Cancer risk among elderly persons with end-stage renal disease: a population-based case–control study
1 Division of Cancer Epidemiology and Genetics, National Cancer Institute, National Institutes of Health, Department of Health and Human Services, Rockville, MD, USA
2 Division of Cancer Control and Population Sciences, National Cancer Institute, National Institutes of Health, Department of Health and Human Services, Rockville, MD, USA
3 Kidney and Urology Epidemiology Program, National Institute of Diabetes and Digestive and Kidney Diseases, National Institutes of Health, Department of Health and Human Services, Bethesda, MD, USA
4 Department of Chronic Disease Epidemiology, Yale School of Public Health, New Haven, CT, USA
BMC Nephrology 2012, 13:65 doi:10.1186/1471-2369-13-65Published: 26 July 2012
Patients with end-stage renal disease (ESRD) have elevated cancer risk. Cancer risk increases with age, but associations of ESRD with specific malignancies are incompletely studied for older individuals.
We conducted a population-based case–control study (1,029,695 cancer and 99,610 controls) among the U.S. elderly using SEER-Medicare linked data. We defined ESRD as presence of dialysis claims in the 3 months prior to selection.
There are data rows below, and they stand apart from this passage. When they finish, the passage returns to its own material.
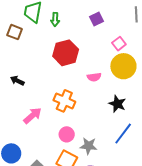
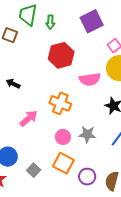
purple square: (96, 19) -> (92, 21), size x1.6
pink semicircle: (94, 77) -> (90, 79), size x1.5
gray star: (89, 146) -> (87, 134), moved

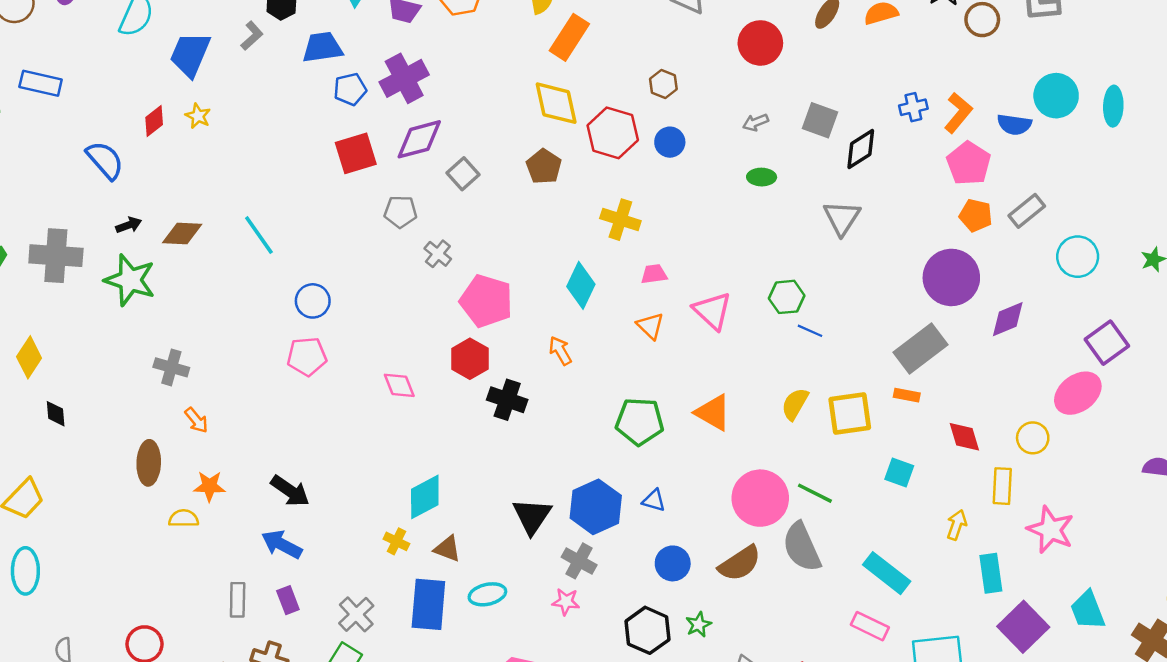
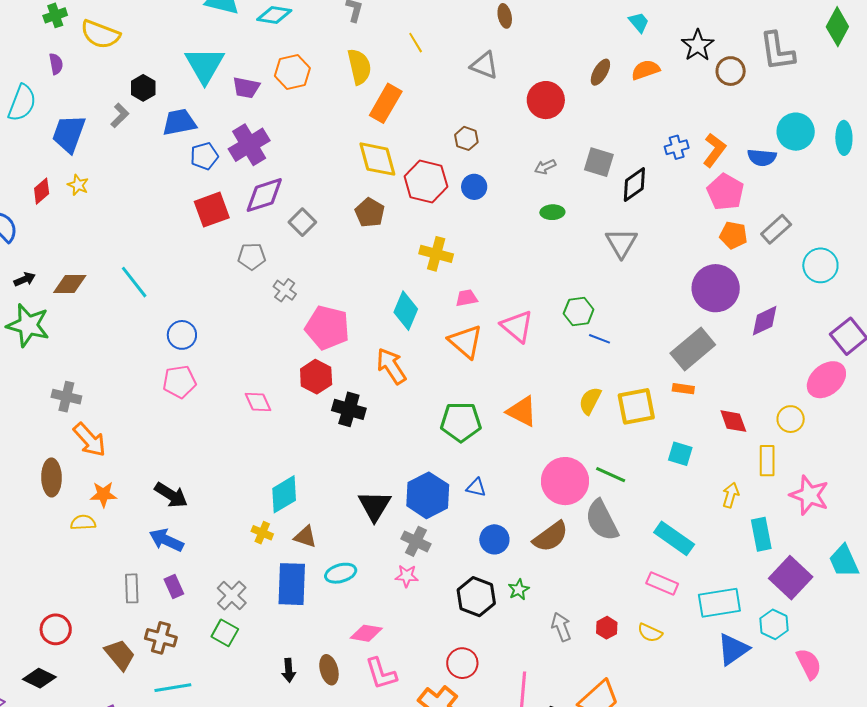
orange triangle: (650, 326) -> (466, 342), size x1.5
orange arrow: (560, 351) -> (391, 366), size x1.5
orange arrow: (196, 420) -> (90, 440), size x1.6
Although ESRD was not associated with excess cancer risk overall (odds ratio 1.02; 95%CI 0.91-1.14), risk was specifically increased for cancers of the stomach (1.45; 1.16-1.81), small intestine (1.92; 1.27-2.92), colon (1.17; 1.00-1.36), liver (1.53; 1.16-2.01), biliary tract (1.78; 1.20-2.65), lung (1.17; 1.02-1.34), cervix (2.12; 1.39-3.23), kidney (2.42; 2.01-2.92), and for multiple myeloma (1.77; 1.40-2.24) and chronic myeloid leukemia (1.74; 1.08-2.80). The association between liver cancer and ESRD was attenuated upon adjustment for hepatitis B and C infection or diabetes mellitus. Multiple myeloma risk was highest with short ESRD duration (p < 0.0001), possibly reflecting reverse causality, while kidney cancer risk showed a borderline rise over time (p = 0.08).
Among elderly individuals with ESRD, the excess risks for some cancers may reflect immune dysfunction or a high prevalence of other risk factors, such as viral infections or diabetes mellitus. Our results underscore the need for studying biological pathways of carcinogenesis in ESRD.